TASK DESCRIPTION: In the entries below, begin at the line with "r a servir o público." and stop after the line with "disponibles para ti."; output those lines exactly and omit the pictures.

DATA SUPPLIED:
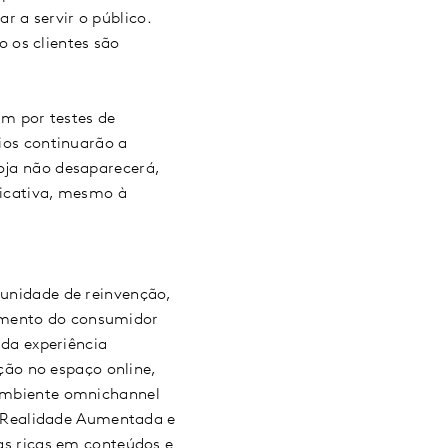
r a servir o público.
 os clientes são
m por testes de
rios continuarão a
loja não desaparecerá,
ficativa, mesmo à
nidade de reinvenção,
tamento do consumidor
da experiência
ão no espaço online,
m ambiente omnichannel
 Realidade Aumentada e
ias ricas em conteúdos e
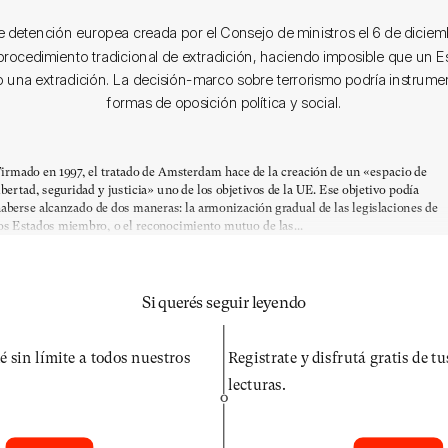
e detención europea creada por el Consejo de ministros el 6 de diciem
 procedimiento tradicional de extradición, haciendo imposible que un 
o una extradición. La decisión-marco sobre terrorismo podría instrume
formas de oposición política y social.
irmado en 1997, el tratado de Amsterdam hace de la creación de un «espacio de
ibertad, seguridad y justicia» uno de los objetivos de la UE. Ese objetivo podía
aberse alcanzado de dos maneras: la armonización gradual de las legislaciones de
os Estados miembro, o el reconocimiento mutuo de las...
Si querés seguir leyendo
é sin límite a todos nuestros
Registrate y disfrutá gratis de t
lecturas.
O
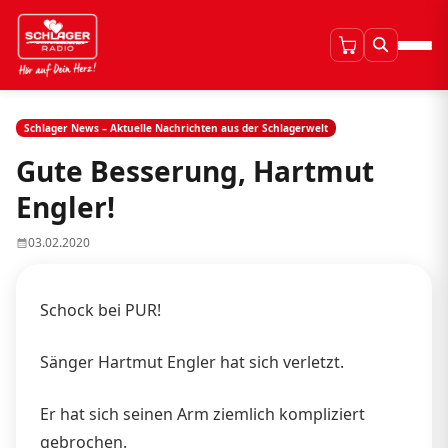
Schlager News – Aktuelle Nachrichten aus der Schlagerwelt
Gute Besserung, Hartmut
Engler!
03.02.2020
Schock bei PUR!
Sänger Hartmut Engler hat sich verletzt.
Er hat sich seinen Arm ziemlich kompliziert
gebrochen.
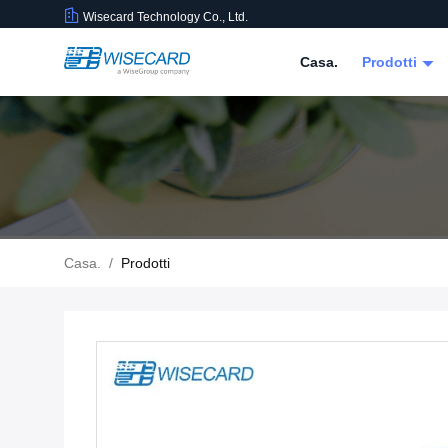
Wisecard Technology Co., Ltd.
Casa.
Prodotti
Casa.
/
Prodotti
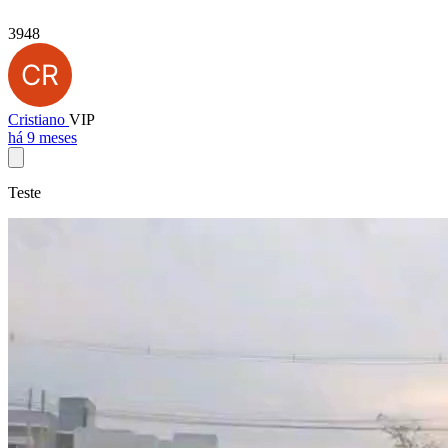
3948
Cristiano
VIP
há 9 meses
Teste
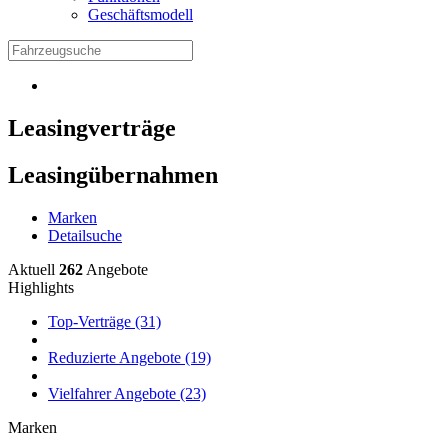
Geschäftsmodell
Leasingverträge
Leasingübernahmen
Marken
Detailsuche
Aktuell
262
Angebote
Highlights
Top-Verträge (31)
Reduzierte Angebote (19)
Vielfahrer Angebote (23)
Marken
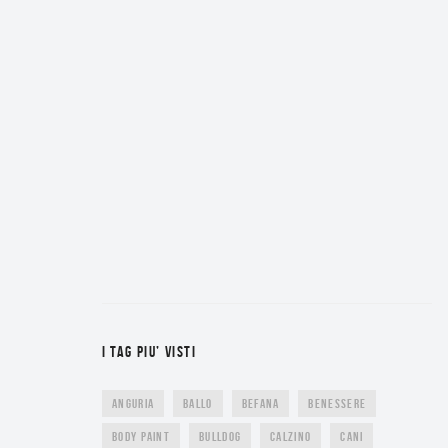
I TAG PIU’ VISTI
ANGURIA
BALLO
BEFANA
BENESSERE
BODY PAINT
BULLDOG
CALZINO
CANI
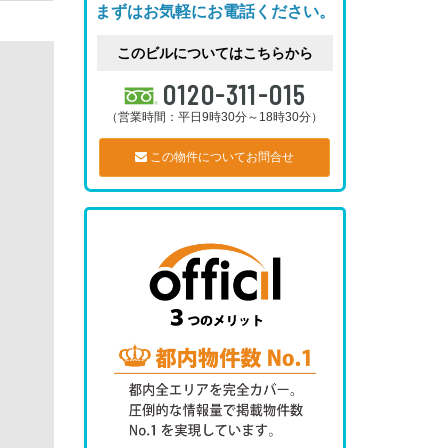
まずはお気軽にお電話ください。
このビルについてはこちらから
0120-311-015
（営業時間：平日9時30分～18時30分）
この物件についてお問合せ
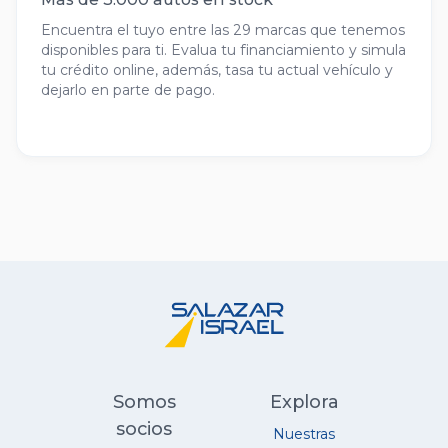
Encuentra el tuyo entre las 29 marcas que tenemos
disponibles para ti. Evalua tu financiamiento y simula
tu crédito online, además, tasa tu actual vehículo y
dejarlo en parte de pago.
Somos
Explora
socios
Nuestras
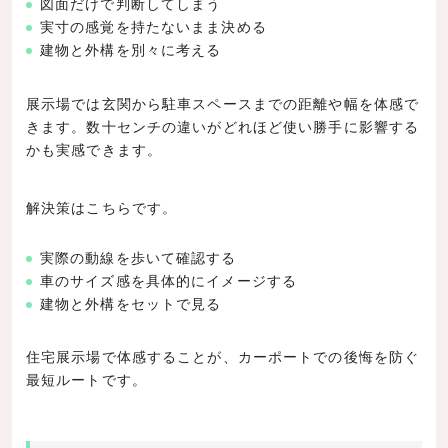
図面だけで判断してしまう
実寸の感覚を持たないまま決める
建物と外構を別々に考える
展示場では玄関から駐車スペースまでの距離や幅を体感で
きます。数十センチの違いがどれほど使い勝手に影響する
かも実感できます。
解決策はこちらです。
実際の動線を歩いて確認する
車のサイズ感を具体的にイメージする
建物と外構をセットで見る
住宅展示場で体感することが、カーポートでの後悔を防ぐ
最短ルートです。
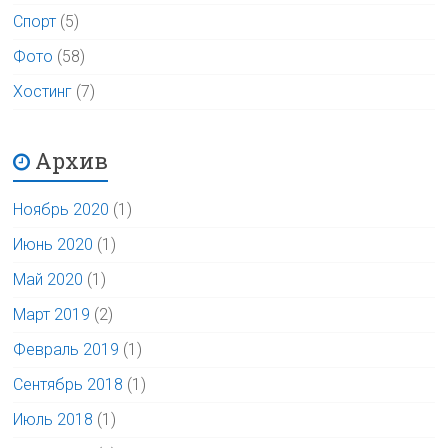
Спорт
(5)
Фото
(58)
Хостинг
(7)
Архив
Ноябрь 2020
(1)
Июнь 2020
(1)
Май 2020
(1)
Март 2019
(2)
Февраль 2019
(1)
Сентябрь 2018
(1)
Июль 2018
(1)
==
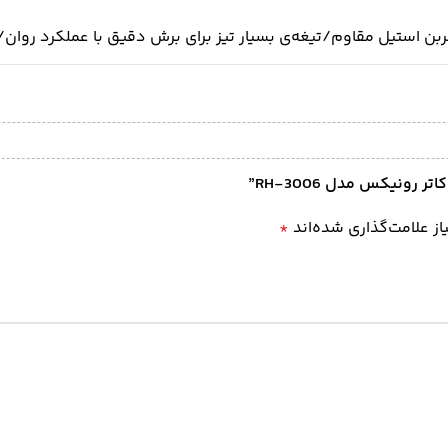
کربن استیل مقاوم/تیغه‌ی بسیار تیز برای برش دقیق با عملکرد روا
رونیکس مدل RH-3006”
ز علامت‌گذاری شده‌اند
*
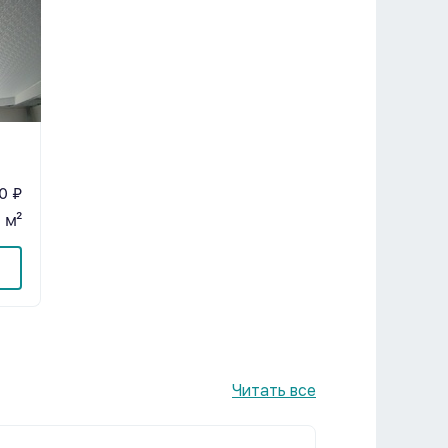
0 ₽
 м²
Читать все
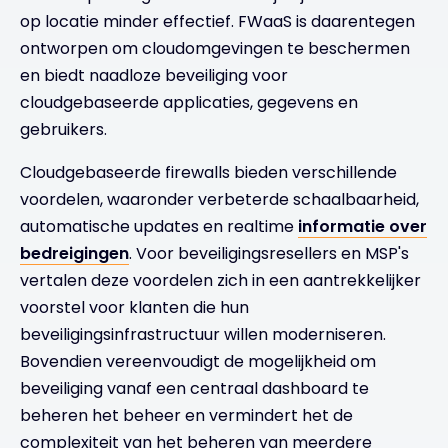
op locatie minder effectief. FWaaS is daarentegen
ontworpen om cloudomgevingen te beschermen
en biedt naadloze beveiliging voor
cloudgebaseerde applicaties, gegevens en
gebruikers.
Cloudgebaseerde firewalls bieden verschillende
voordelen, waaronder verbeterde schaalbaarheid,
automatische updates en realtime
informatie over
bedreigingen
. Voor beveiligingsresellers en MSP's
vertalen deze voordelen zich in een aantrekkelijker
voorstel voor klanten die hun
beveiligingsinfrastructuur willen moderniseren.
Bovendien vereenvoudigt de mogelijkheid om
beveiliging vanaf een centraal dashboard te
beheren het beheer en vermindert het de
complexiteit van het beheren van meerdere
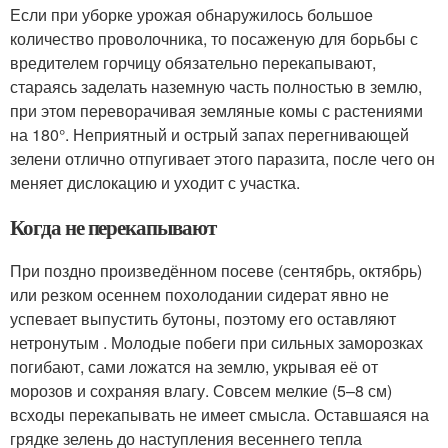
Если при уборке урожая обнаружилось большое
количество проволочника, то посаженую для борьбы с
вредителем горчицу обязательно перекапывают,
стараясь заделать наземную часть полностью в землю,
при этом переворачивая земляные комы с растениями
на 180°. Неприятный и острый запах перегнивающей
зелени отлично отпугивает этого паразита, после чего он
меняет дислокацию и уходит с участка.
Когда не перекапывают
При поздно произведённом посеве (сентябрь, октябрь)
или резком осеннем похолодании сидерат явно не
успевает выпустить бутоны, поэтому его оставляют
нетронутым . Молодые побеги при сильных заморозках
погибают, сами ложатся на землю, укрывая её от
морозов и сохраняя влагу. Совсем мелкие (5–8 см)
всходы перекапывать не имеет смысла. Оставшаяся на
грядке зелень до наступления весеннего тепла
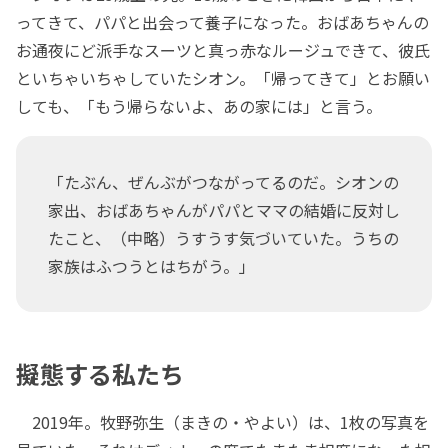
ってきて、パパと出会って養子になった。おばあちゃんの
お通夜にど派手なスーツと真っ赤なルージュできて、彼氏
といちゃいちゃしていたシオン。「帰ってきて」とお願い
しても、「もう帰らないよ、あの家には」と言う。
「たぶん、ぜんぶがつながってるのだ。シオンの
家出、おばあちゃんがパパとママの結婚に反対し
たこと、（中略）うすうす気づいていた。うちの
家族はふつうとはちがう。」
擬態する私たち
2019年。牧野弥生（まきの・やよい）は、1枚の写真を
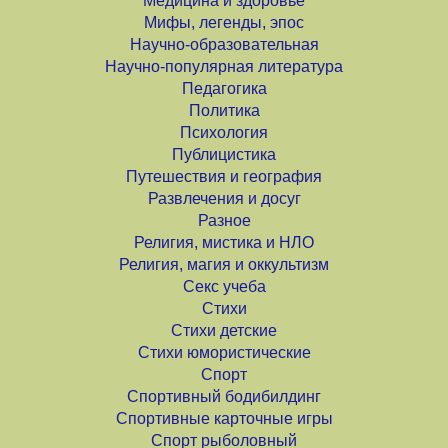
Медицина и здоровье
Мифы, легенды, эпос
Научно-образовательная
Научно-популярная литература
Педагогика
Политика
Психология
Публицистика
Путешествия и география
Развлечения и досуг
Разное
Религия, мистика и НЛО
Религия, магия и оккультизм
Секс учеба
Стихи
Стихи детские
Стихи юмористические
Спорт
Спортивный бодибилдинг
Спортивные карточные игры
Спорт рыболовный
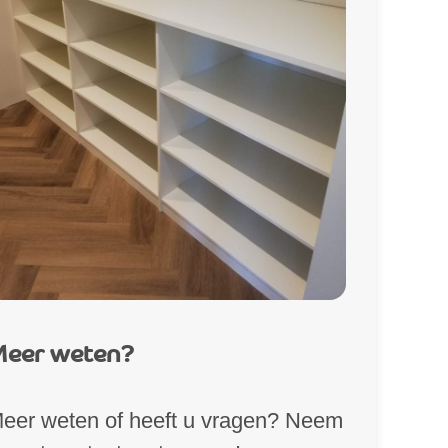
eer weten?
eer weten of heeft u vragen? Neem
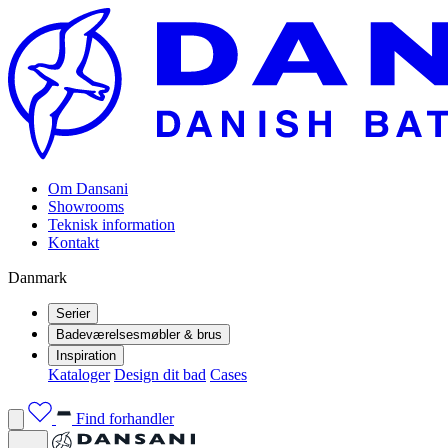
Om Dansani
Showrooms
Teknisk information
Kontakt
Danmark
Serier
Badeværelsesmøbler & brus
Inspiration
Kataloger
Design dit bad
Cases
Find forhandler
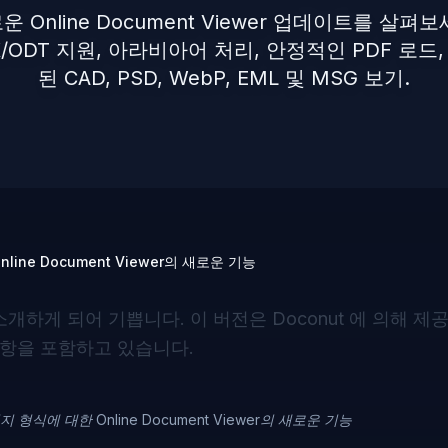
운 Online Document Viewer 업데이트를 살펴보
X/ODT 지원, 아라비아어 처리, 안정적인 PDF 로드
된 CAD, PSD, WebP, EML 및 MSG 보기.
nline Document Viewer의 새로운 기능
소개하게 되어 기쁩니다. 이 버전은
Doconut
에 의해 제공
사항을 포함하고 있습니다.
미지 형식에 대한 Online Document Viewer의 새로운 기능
* * *
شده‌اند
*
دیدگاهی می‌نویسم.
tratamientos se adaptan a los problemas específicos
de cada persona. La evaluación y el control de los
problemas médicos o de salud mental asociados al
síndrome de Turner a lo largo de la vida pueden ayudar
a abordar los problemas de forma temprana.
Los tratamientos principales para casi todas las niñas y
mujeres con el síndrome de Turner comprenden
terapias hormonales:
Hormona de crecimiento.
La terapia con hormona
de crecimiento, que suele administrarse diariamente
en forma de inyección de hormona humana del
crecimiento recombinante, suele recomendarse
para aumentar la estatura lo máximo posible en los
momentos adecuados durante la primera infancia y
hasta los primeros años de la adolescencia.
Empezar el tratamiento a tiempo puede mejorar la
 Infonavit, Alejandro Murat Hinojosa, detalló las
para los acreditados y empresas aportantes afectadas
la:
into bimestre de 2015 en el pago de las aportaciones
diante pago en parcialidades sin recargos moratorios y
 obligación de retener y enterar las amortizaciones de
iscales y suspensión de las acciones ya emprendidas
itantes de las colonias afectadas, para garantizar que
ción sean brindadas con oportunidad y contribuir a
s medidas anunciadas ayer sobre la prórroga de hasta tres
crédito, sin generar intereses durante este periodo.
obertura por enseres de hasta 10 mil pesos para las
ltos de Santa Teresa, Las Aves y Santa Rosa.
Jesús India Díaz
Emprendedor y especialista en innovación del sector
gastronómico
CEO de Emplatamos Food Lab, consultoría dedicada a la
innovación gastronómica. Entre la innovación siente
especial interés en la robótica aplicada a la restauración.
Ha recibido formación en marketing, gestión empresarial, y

WRITTEN SOLUTION:
r a servir o público.
 os clientes são
m por testes de
rios continuarão a
loja não desaparecerá,
ficativa, mesmo à
nidade de reinvenção,
tamento do consumidor
da experiência
ão no espaço online,
m ambiente omnichannel
 Realidade Aumentada e
ias ricas em conteúdos e
e detención europea creada por el Consejo de ministros el 6 de diciem
 procedimiento tradicional de extradición, haciendo imposible que un 
o una extradición. La decisión-marco sobre terrorismo podría instrume
formas de oposición política y social.
irmado en 1997, el tratado de Amsterdam hace de la creación de un «espacio de
ibertad, seguridad y justicia» uno de los objetivos de la UE. Ese objetivo podía
aberse alcanzado de dos maneras: la armonización gradual de las legislaciones de
os Estados miembro, o el reconocimiento mutuo de las...
Si querés seguir leyendo
é sin límite a todos nuestros
Registrate y disfrutá gratis de t
lecturas.
O
Schlager News – Aktuelle Nachrichten aus der Schlagerwelt
Gute Besserung, Hartmut
Engler!
03.02.2020
Schock bei PUR!
Sänger Hartmut Engler hat sich verletzt.
Er hat sich seinen Arm ziemlich kompliziert
gebrochen.
Wisecard Technology Co., Ltd.
Casa.
Prodotti
Casa.
/
Prodotti
3948
Cristiano
VIP
há 9 meses
Teste
Geschäftsmodell
Leasingverträge
Leasingübernahmen
Marken
Detailsuche
Aktuell
262
Angebote
Highlights
Top-Verträge (31)
Reduzierte Angebote (19)
Vielfahrer Angebote (23)
Marken
I TAG PIU’ VISTI
ANGURIA
BALLO
BEFANA
BENESSERE
BODY PAINT
BULLDOG
CALZINO
CANI
まずはお気軽にお電話ください。
このビルについてはこちらから
0120-311-015
（営業時間：平日9時30分～18時30分）
この物件についてお問合せ
Encuentra el tuyo entre las 29 marcas que tenemos
disponibles para ti. Evalua tu financiamiento y simula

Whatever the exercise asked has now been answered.